Two years later, little has materialized. Despite claims by Foxconn, the company hasn’t built an LCD factory and what they have created is a building one-twentieth the size of the initial plan. A state report recently revealed by The Verge shows there is no LCD factory and it seems very unlikely there will ever be one on the site where eminent domain forced residents to leave their homes. The few jobs that were created are far less than the thousands promised by this time, and many of those employed aren’t entirely sure what they were hired to do.
"The state really entered into this deal, started building infrastructure, started relocating people — in preparation for a factory that never seemed that likely to appear. And then [the government continued] doing that, even after Foxconn started publicly wavering in its plans," says Josh Dzieza, investigations editor and the feature writer who has been reporting on Foxconn for The Verge.
"It doesn't seem like anyone involved in this deal at the outset seriously examined the likelihood Foxconn would do what it was promising."
Dzieza says that his conservative estimate found the state has already spent $400 million on the deal, largely through infrastructure spending to create roads, sewage systems, and other infrastructure needs to accommodate the thousands of employees who were expected to work at Foxconn.
Although Foxconn has constructed some buildings in the area near Racine where the plant was meant to be, Dzieza says none of them are large enough to accommodate the kind of factory Foxconn had promised. It remains unclear how exactly these buildings will be used and Dzieza found through his reporting that the company itself may be unsure of how they intend to use them.

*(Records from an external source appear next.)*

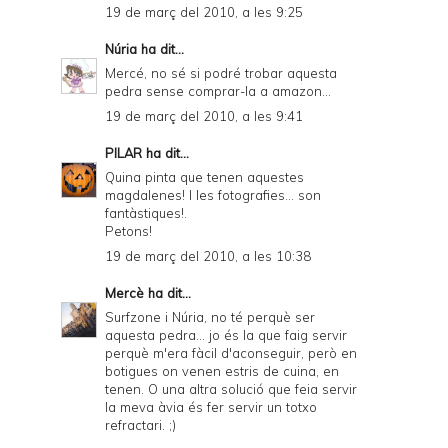
19 de març del 2010, a les 9:25
Núria
ha dit...
Mercé, no sé si podré trobar aquesta
pedra sense comprar-la a amazon...
19 de març del 2010, a les 9:41
PILAR
ha dit...
Quina pinta que tenen aquestes
magdalenes! I les fotografies... son
fantàstiques!.
Petons!
19 de març del 2010, a les 10:38
Mercè
ha dit...
Surfzone i Núria, no té perquè ser
aquesta pedra... jo és la que faig servir
perquè m'era fàcil d'aconseguir, però en
botigues on venen estris de cuina, en
tenen. O una altra solució que feia servir
la meva àvia és fer servir un totxo
refractari. ;)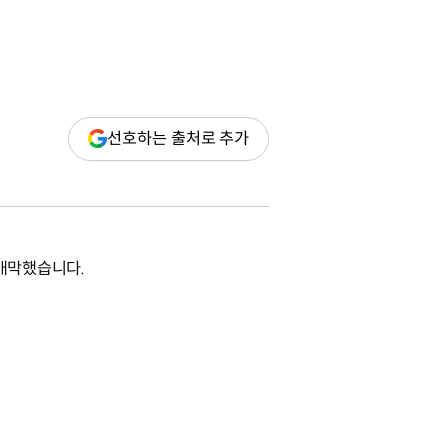
(새
선호하는 출처로 추가
창
열림)
 개막했습니다.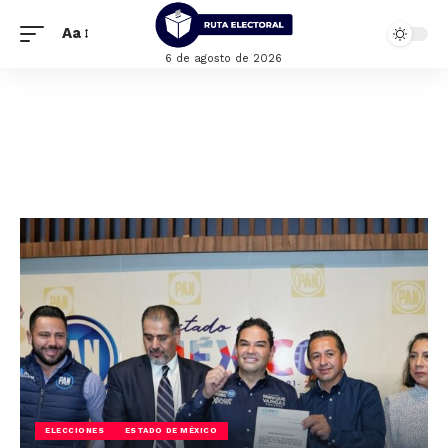
Aa
6 de agosto de 2026
ELECCIONES
ESTADO DE MÉXICO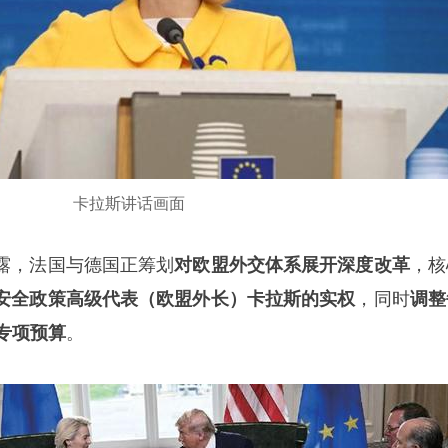
卡拉斯讲话画面
露，法国与德国正筹划
对欧盟外交体系展开深度改革
，核
安全政策高级代表（欧盟外长）卡拉斯的实权
，同时
调整
专项预算
。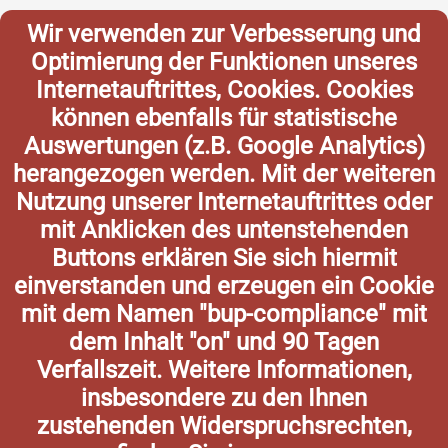
Wir verwenden zur Verbesserung und
Optimierung der Funktionen unseres
Internetauftrittes, Cookies. Cookies
können ebenfalls für statistische
Auswertungen (z.B. Google Analytics)
herangezogen werden. Mit der weiteren
Nutzung unserer Internetauftrittes oder
mit Anklicken des untenstehenden
Buttons erklären Sie sich hiermit
einverstanden und erzeugen ein Cookie
mit dem Namen "bup-compliance" mit
dem Inhalt "on" und 90 Tagen
Verfallszeit. Weitere Informationen,
insbesondere zu den Ihnen
zustehenden Widerspruchsrechten,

"It is not on its way to becoming an LCD factory, and in fact, a state document that I got through a records request says it is not — by any conventional understanding — it is not a Gen 6 LCD facility. They have not ordered the equipment they would need to make LCDs — it would be the smallest such facility in the world. It says it's more like a display building," Dzieza explains.
Foxconn has continued to waver on its plans in Wisconsin, but it's clear it hasn't followed through with many of its promises. In fact, Dzieza says that from the beginning of the deal, it seems like many of the promises were politically motivated and meant to bolster support for Republican politicians.
"It doesn't seem like anyone involved in this deal at the outset seriously examined the likelihood Foxconn would do what it was promising," says Dzieza. "If you talk to industry experts, they'll tell you that a glut in the LCD industry was foreseeable at the time, that major suppliers would have to co-locate with Foxconn to make this giant factory a reality. There were real red flags at the beginning about the likelihood that Foxconn would build this thing."